Soldes d’hiver : Pourquoi sommes-nous aussi mal à l’aise dans les cabines d’essayage ?

Une femme dans une cabine d’essayage
Igor Alecsander / Getty Images Une femme dans une cabine d’essayage

SOLDES - Ce n’est pas souvent un moment agréable. Le rideau coulisse difficilement, le porte-manteau est inexistant ou trop petit, la lumière est blafarde et le miroir franchement pas flatteur. Dans ce contexte, qu’il s’agisse d’un pantalon ou d’une robe, il n’est pas toujours évident de faire face à son reflet, de se plaire, ni même d’avoir envie d’acheter.

Les soldes d’hiver commencent dans la majorité des départements ce mercredi 11 janvier. Parmi les Français qui prévoient d’y participer, certains iront jusqu’aux cabines d’essayage.

« Les achats réalisés pendant les soldes sont plus rapides, plus impulsifs », explique Christine Gonzalez, professeure à l’Université du Maine spécialisée dans la promotion des ventes, interrogée par Le HuffPost. « Ils se font généralement dans des conditions dégradées. » Au programme du premier jour des soldes, plus d’excitation, de précipitation et d’énervement qui peuvent aussi accentuer un mal-être en cabine déjà présent en temps normal.

Face à soi-même pour le meilleur et pour le pire

L’essayage dans une cabine pourrait être un moment agréable, celui où l’on tire le rideau et l’on souffle un peu, celui où l’on se met à l’abri des regards pour enfiler une belle tenue. Et pourtant.

Setha Low, professeure en psychologie environnementale américaine désigne la cabine comme « l’espace ultime de confrontation ». Dans cet endroit étriqué, s’entrechoquent l’image que l’on a de son corps et la réalité. La sexologue et psychanalyste, Catherine Blanc, abonde dans le même sens : le choc est souvent rude dans ce face à face.
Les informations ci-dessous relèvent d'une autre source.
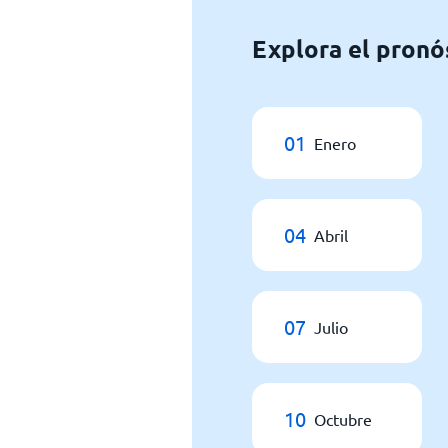
Explora el pronó
01
Enero
04
Abril
07
Julio
10
Octubre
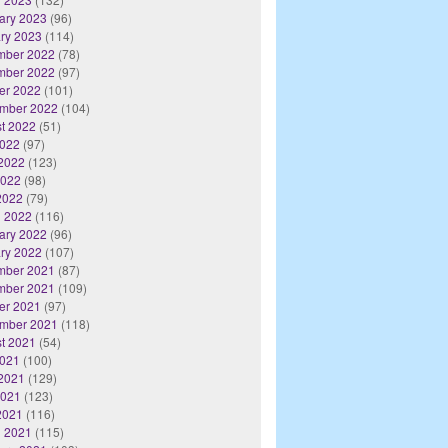
ary 2023
(96)
ry 2023
(114)
mber 2022
(78)
mber 2022
(97)
er 2022
(101)
mber 2022
(104)
t 2022
(51)
2022
(97)
2022
(123)
2022
(98)
 2022
(79)
 2022
(116)
ary 2022
(96)
ry 2022
(107)
mber 2021
(87)
mber 2021
(109)
er 2021
(97)
mber 2021
(118)
t 2021
(54)
2021
(100)
2021
(129)
2021
(123)
 2021
(116)
 2021
(115)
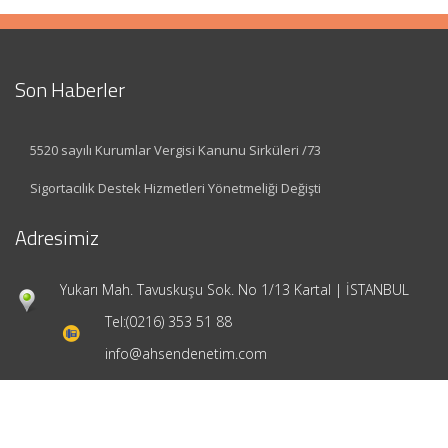
Son Haberler
5520 sayılı Kurumlar Vergisi Kanunu Sirküleri /73
Sigortacılık Destek Hizmetleri Yönetmeliği Değişti
Adresimiz
Yukarı Mah. Tavuskuşu Sok. No 1/13 Kartal | İSTANBUL
Tel:
(0216) 353 51 88
info@ahsendenetim.com
Hızlı Menü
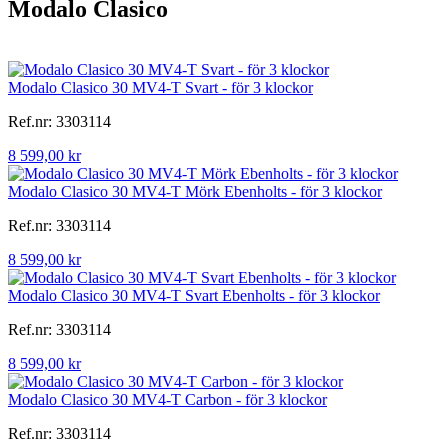
Modalo Clasico
Modalo Clasico 30 MV4-T Svart - för 3 klockor
Ref.nr: 3303114
8 599,00 kr
Modalo Clasico 30 MV4-T Mörk Ebenholts - för 3 klockor
Ref.nr: 3303114
8 599,00 kr
Modalo Clasico 30 MV4-T Svart Ebenholts - för 3 klockor
Ref.nr: 3303114
8 599,00 kr
Modalo Clasico 30 MV4-T Carbon - för 3 klockor
Ref.nr: 3303114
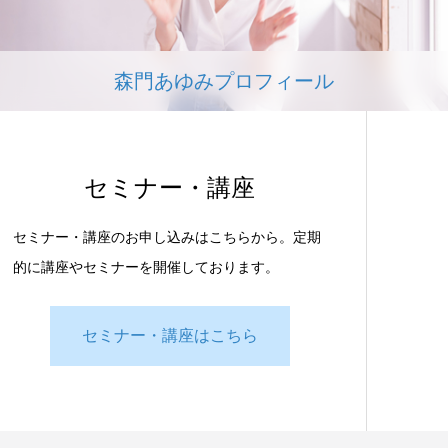
森門あゆみプロフィール
セミナー・講座
セミナー・講座のお申し込みはこちらから。定期
的に講座やセミナーを開催しております。
セミナー・講座はこちら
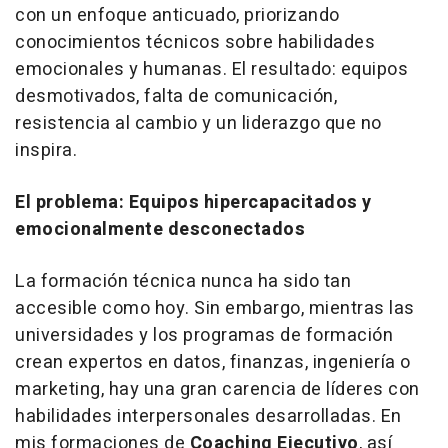
con un enfoque anticuado, priorizando
conocimientos técnicos sobre habilidades
emocionales y humanas. El resultado: equipos
desmotivados, falta de comunicación,
resistencia al cambio y un liderazgo que no
inspira.
El problema: Equipos hipercapacitados y
emocionalmente desconectados
La formación técnica nunca ha sido tan
accesible como hoy. Sin embargo, mientras las
universidades y los programas de formación
crean expertos en datos, finanzas, ingeniería o
marketing, hay una gran carencia de líderes con
habilidades interpersonales desarrolladas. En
mis formaciones de
Coaching Ejecutivo
, así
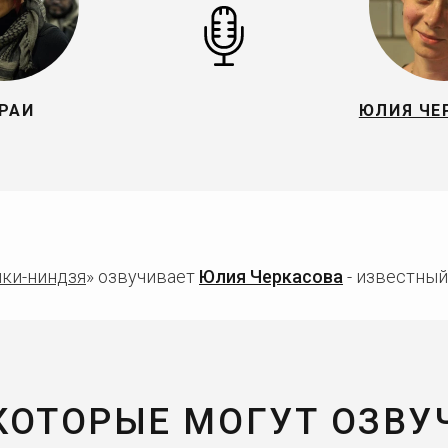
РАИ
ЮЛИЯ ЧЕ
ки-ниндзя
» озвучивает
Юлия Черкасова
- известный
 КОТОРЫЕ МОГУТ ОЗВУ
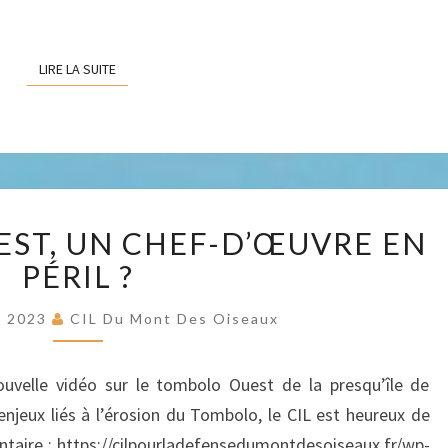
L’EAU.
LIRE LA SUITE
LIRE LA SUITE
LE
EST, UN CHEF-D’ŒUVRE EN
TOMBOLO
OUEST,
PÉRIL ?
UN
CHEF-
e 2023
CIL Du Mont Des Oiseaux
D’ŒUVRE
EN
uvelle vidéo sur le tombolo Ouest de la presqu’île de
PÉRIL
enjeux liés à l’érosion du Tombolo, le CIL est heureux de
?
taire : https://cilpourladefensedumontdesoiseaux.fr/wp-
« Les vêtements qui camouflaient, tenaient, dessinaient la silhouette tombent et nous laissent face à un corps dans sa réalité, témoignant aussi de la façon dont nous le traitons. Cette brutalité du regard sur soi n’est bien sûr pas objective, elle est façonnée par l’estime que l’on a de soi et les comparaisons, plus ou moins conscientes, et toujours en notre défaveur, que les images médiatiques nous incitent à faire. »

Dans la « Psychologie du bien et du mal », le professeur de psychologie cognitive Laurent Bègue cite lui aussi la violence du miroir de la cabine d’essayage. Cela vaut en particulier pour les personnes qui souhaitent maigrir et qui découvrent la différence entre leurs aspirations et leur poids réel devant un miroir grandeur nature.

Notre reflet peut en plus varier d’une enseigne à l’autre. Une journaliste du DailyMail avait ainsi montré que les miroirs des différentes cabines ne lui renvoyaient pas la même image selon les marques. Certains étaient bien plus flatteurs que d’autres. En France, une journaliste de Rue89 a elle aussi mené l’enquête et parvient aux mêmes conclusions. En la matière, les marques restent évidemment très silencieuses.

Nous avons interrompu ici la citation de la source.